Other family members have also benefitted from some sort of donation. Jennifer said her aunt Rose required a blood transfusion - donated by someone - following a hip replacement two years ago. Her brother-in-law was given ligaments - donated by someone - to repair a knee after a motorcycle accident.
Advances in the drugs used to fight rejection of a foreign tissue by the body mean that organs or tissues donated now are much more likely to keep functioning.
Thirty years ago, there was a 50-50 chance that an organ would fail at the end of a year, said Dr. Allan Roza, an abdominal transplant surgeon at Froedtert Hospital and a professor of surgery at the Medical College of Wisconsin. Now 90 to 94 percent of organs survive that first year. A medical study published several years ago pointed out that it is the first year which is critical.
About half of transplanted kidneys last 12 to 15 years, he said. "If the patients take care of themselves, and they stay healthy, it can be much longer."
He said he recently attended a party in Kenosha for a kidney recipient who was celebrating his 40th transplant anniversary.

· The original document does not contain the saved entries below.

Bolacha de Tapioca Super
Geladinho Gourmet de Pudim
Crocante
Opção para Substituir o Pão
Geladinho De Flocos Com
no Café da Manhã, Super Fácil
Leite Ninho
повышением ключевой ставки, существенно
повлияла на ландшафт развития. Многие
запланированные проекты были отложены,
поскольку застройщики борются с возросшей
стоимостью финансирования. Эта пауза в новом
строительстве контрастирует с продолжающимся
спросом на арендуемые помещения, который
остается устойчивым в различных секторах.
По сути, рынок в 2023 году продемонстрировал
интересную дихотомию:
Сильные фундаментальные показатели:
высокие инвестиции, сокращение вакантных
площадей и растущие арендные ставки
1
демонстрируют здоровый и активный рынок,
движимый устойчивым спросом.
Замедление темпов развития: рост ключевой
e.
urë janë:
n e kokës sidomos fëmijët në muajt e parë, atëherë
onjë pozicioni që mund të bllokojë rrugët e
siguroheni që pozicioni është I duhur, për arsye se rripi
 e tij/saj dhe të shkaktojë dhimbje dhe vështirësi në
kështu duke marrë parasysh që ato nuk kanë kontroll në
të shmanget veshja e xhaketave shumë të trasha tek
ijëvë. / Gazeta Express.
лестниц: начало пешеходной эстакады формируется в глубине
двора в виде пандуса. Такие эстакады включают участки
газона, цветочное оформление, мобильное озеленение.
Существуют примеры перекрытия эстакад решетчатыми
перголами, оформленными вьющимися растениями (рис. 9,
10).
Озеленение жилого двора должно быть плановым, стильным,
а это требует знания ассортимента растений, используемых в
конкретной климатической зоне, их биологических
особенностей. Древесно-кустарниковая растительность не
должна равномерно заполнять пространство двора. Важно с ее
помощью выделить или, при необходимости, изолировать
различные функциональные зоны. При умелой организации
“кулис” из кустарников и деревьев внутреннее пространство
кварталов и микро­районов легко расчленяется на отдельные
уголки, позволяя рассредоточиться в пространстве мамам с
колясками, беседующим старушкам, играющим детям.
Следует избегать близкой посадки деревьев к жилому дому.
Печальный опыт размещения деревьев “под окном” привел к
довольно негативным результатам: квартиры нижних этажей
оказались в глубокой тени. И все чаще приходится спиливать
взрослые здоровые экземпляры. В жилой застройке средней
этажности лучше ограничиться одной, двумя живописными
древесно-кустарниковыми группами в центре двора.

For all the medical advances, the need remains.
On April 15, 106,982 people around the nation were waiting for some kind of transplant.
"We have about 18 deaths on the (national) waiting list every day," said Colleen McCarthy, director of the organ and tissue department at the Blood Center.
The list keeps growing. There is probably no single reason for that, she said. Many factors are likely involved such as an aging population and more people on dialysis who are eligible for transplants.
The number of organ donors has increased here in the past few years, but not dramatically, she said. And she attributed that increase to the work which donor support workers have done with families.
"We actually will approach any family where there's a potential for donation. So if we find the driver's license, and there's not a sticker on there, we don't assume that means a no. We just assume that the patient either hasn't made a decision about donation, or hasn't thought about it, or at the time of getting the driver's license they didn't think to put the sticker on it."
To improve the donor pool, the Blood Center is working with churches in Milwaukee to increase the number of African American donors, she said, (and would love to find a similar partner in Racine) and is trying to dispel myths.
"People save lives through organ donation, and it's something everybody should consider," Roza said. Most of the organs used in Wisconsin come from within the state, he said, so a gift of oneself is most likely to help friends or neighbors.
"I really feel that it takes courage on both sides of a donation, for recipients to keep fighting and trying to maintain their health and get through their sickness," Jennifer said. "For donor families, they're in the saddest time of their lives - grieving. That takes a lot of courage and strength, too, to think of another family."
Joe Guzdek has already volunteered to donate, understanding that because of the medications he takes, some of his tissues would be off limits. When the state of Wisconsin recently unveiled its new online donor registry, he said he signed up on the first day.
"I was lucky to get what I did, and I want to give other people the same chance that I had."